Start of Information given

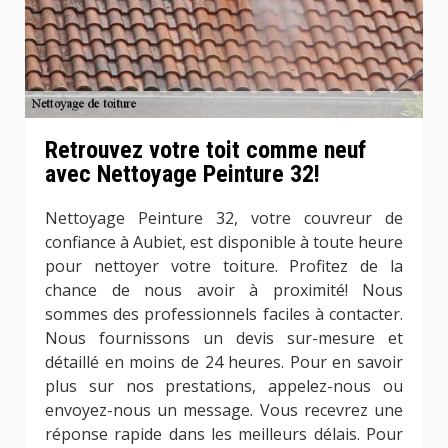
Retrouvez votre toit comme neuf
avec Nettoyage Peinture 32!
Nettoyage Peinture 32, votre couvreur de
confiance à Aubiet, est disponible à toute heure
pour nettoyer votre toiture. Profitez de la
chance de nous avoir à proximité! Nous
sommes des professionnels faciles à contacter.
Nous fournissons un devis sur-mesure et
détaillé en moins de 24 heures. Pour en savoir
plus sur nos prestations, appelez-nous ou
envoyez-nous un message. Vous recevrez une
réponse rapide dans les meilleurs délais. Pour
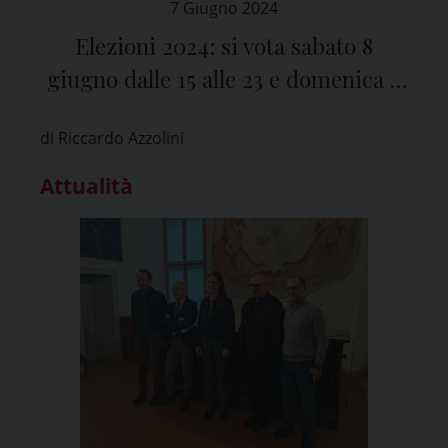
7 Giugno 2024
Elezioni 2024: si vota sabato 8
giugno dalle 15 alle 23 e domenica 9
giugno dalle 7 alle 23
di Riccardo Azzolini
Attualità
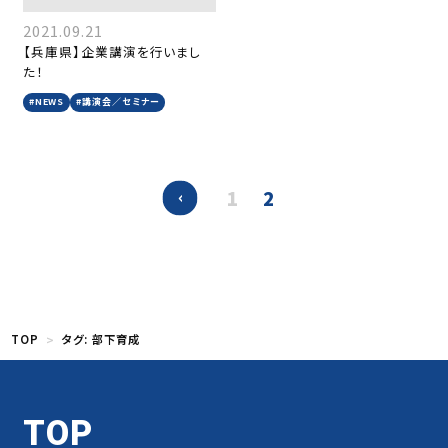
2021.09.21
【兵庫県】企業講演を行いまし
た！
#NEWS
#講演会／セミナー
1
2
TOP
タグ:
部下育成
TOP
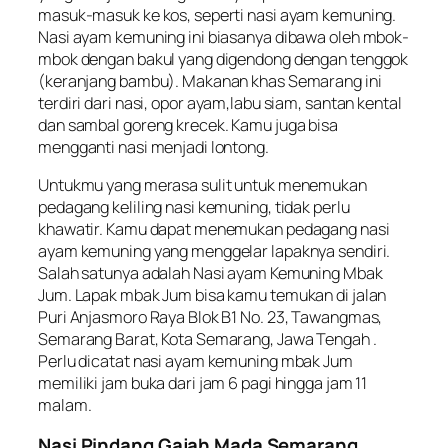
masuk-masuk ke kos, seperti nasi ayam kemuning.
Nasi ayam kemuning ini biasanya dibawa oleh mbok-
mbok dengan bakul yang digendong dengan tenggok
(keranjang bambu). Makanan khas Semarang ini
terdiri dari nasi, opor ayam,labu siam, santan kental
dan sambal goreng krecek. Kamu juga bisa
mengganti nasi menjadi lontong.
Untukmu yang merasa sulit untuk menemukan
pedagang keliling nasi kemuning, tidak perlu
khawatir. Kamu dapat menemukan pedagang nasi
ayam kemuning yang menggelar lapaknya sendiri.
Salah satunya adalah Nasi ayam Kemuning Mbak
Jum. Lapak mbak Jum bisa kamu temukan di jalan
Puri Anjasmoro Raya Blok B1 No. 23, Tawangmas,
Semarang Barat, Kota Semarang, Jawa Tengah .
Perlu dicatat nasi ayam kemuning mbak Jum
memiliki jam buka dari jam 6 pagi hingga jam 11
malam.
Nasi Pindang Gajah Mada Semarang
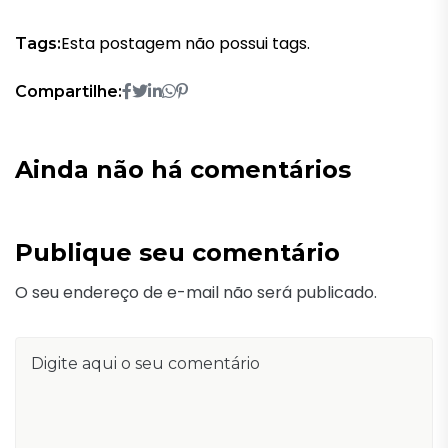
Esta postagem não possui tags.
Tags:
Compartilhe:
Ainda não há comentários
Publique seu comentário
O seu endereço de e-mail não será publicado.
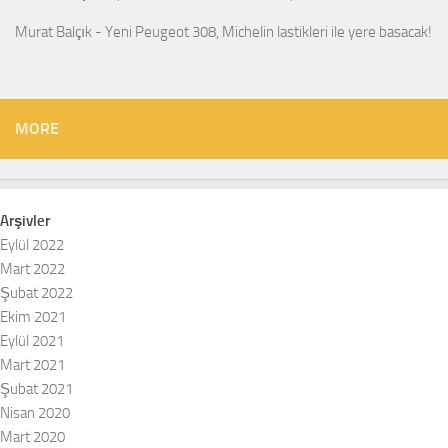
Murat Balçık
-
Yeni Peugeot 308, Michelin lastikleri ile yere basacak!
MORE
Arşivler
Eylül 2022
Mart 2022
Şubat 2022
Ekim 2021
Eylül 2021
Mart 2021
Şubat 2021
Nisan 2020
Mart 2020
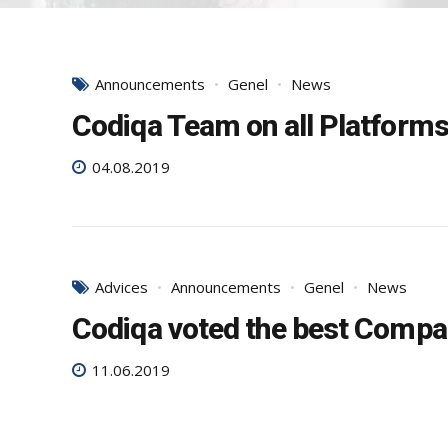
Announcements
Genel
News
Codiqa Team on all Platform
04.08.2019
Advices
Announcements
Genel
News
Codiqa voted the best Comp
11.06.2019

End of Information given

- What to work on
Write out exactly the lines between the start of the data and the line with "giugno dalle 15 alle 23 e domenica 9", including both, but none of the pictures.

- Written answer
Retrouvez votre toit comme neuf
avec Nettoyage Peinture 32!
Nettoyage Peinture 32, votre couvreur de
confiance à Aubiet, est disponible à toute heure
pour nettoyer votre toiture. Profitez de la
chance de nous avoir à proximité! Nous
sommes des professionnels faciles à contacter.
Nous fournissons un devis sur-mesure et
détaillé en moins de 24 heures. Pour en savoir
plus sur nos prestations, appelez-nous ou
envoyez-nous un message. Vous recevrez une
réponse rapide dans les meilleurs délais. Pour
7 Giugno 2024
Elezioni 2024: si vota sabato 8
giugno dalle 15 alle 23 e domenica 9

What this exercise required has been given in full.